In her new memoir, Bedsit Disco Queen, the pop musician Tracey Thorn bristles at how the decade in which she first became famous is lazily remembered. “Scenes which I never witnessed in my life - yuppies chugging champagne in City wine bars, toffs dancing in puffball skirts to Duran Duran – have now become the universal TV shorthand used to locate and define the era,” she complains. Thorn’s book is in part an alternative history of the 1980s: one populated by political rallies, “Meat Is Murder” and “Dig Deep for the Miners” badges, benefit gigs and literate musicians with an Indie DIY aesthetic like herself worrying perpetually about not “selling out”.
A
new, publicly available digital archive just released by the University of
Sussex, Observing the 1980s, aims to give substance to this subterranean
history and helps to free the decade from the simplifications of popular
memory. Among other resources, it brings together contributions by the
volunteers who wrote about their daily lives for the Mass Observation Archive
in that decade. The attitudes of these writers seem more passionate and
polarised than we are used to today. “The Tories will get in again and if we
were ten years younger we would emigrate,”writes one Mass Observer on the eve
of the 1987 election. “The appeal to greed and self-interest, which
characterises the approach of the Tories, is disgusting bordering on the evil,”
declares another.
The
archive also includes a selection of 1980s ephemera, mostly radical pamphlets
about travellers’ rights, the Poll Tax or the “assault on the unions” created,
in the days before desktop publishing, with typewriters and Letraset. They are
a reminder that much of the radicalism of the 1960s survived into the 1980s,
alongside a brief flowering of countercultural creativity and political
activism among students (in the last age of full maintenance grants) and the
growing ranks of unemployed people.
Here,
in place of yuppyish hedonism, we find a moral and political earnestness that
is alternately funny and touching. In 1987, for instance, the alternative
newspaper the Brighton Voice gave a platform to a “men’s anti-sexist group”

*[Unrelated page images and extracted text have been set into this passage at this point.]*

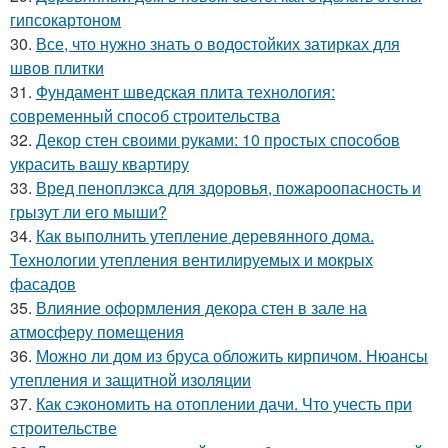
гипсокартоном
30.
Все, что нужно знать о водостойких затирках для
швов плитки
31.
Фундамент шведская плита технология:
современный способ строительства
32.
Декор стен своими руками: 10 простых способов
украсить вашу квартиру
33.
Вред пеноплэкса для здоровья, пожароопасность и
грызут ли его мыши?
34.
Как выполнить утепление деревянного дома.
Технологии утепления вентилируемых и мокрых
фасадов
35.
Влияние оформления декора стен в зале на
атмосферу помещения
36.
Можно ли дом из бруса обложить кирпичом. Нюансы
утепления и защитной изоляции
37.
Как сэкономить на отоплении дачи. Что учесть при
строительстве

with a strict code of behaviour aimed at not intimidating women in public,
including“wear bright clothing so you can be easily seen – do not creep around
in silent footwear” and “carry a paper or magazine on public transport so you
have somewhere to put your eyes”.
Thorn
recalls her own fixation on remaining politically “authentic” with a mixture of
fondness and bafflement. When asked by the teen pop magazine Smash Hits in 1985
about the last book she had read, she told them: The British in Northern
Ireland: The Case for Withdrawal. When, she wonders, did this ideological
intensity disappear and everything had to be seen instead through an “ironic
tinge”?
There
are whole books still to be written about this collective mental shift. But
Lucy Robinson, one of the historians involved in the Observing the 1980s
project, hints at one reason when she points out that this was the last decade before
the internet. The Google search gave us a way in which we could skate over the
surface of cultural and political life, slickly knowing a little about a lot of
things. Perhaps it also gave people an internal edit button as they feared
guileless or undeveloped ideas could be shot down quickly by internet flaming.

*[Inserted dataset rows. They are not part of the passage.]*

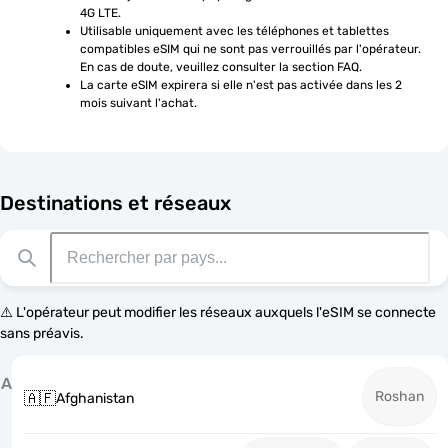
4G LTE.
Utilisable uniquement avec les téléphones et tablettes 
compatibles eSIM qui ne sont pas verrouillés par l'opérateur. 
En cas de doute, veuillez consulter la section FAQ.
La carte eSIM expirera si elle n'est pas activée dans les 2 
mois suivant l'achat.
Destinations et réseaux
⚠️ L'opérateur peut modifier les réseaux auxquels l'eSIM se connecte
sans préavis.
A
Roshan
🇦🇫
Afghanistan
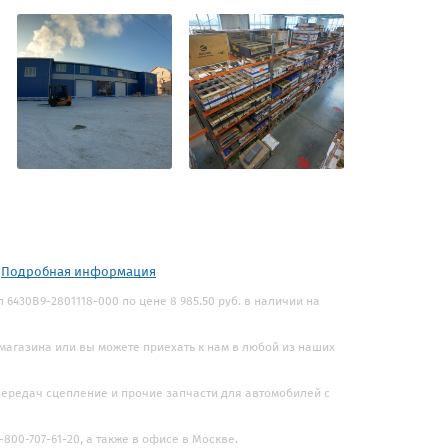
.
Подробная информация
430В9-2801118-000 по цене 8 985.50 руб. в наличии на
 магазина или вы можете приехать к нам в любой из наших
 передач сцепление и прочие запчасти для автомобилей с
800-707-61-20, а также в офисе в Москве.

Nowadays, an unusual book choice for a teen magazine might be ridiculed in an
avalanche of Twitter retweets.
We
like to give decades a uniform character as they retreat into history, safely burying
the past by turning it into retro kitsch. The Observing the 1980s project is
valuable because it does not treat the decade like this, as a story we already
know the ending to. Instead it becomes an era of still-to-be-decided tensions
and possibilities - one in which people sincerely people that David Steel might
be prime minister (“my pin-up!” says one Mass Observer), that Margaret Thatcher
might lose an election, or that the neo-liberal economic revolution might still
be reversed. How I miss that sense of earnestness – and I mean that without a
trace of irony.
Where can I learn more about what you are doing? I was born in 1982, and have, of course, grown up with the Internet. I feel my intelligence is largely as you describe: knowing a little about a lot thanks to a quick search. Furthermore, I know next to nothing about the heart and soul of the 80's, precisely because it is often written off as a neon-washed era of excess. Tell me more.
ReplyDeleteI'm far from being an expert on the 1980s but the best book I've read about it is Alwyn Turner's Rejoice! Rejoice! if that helps.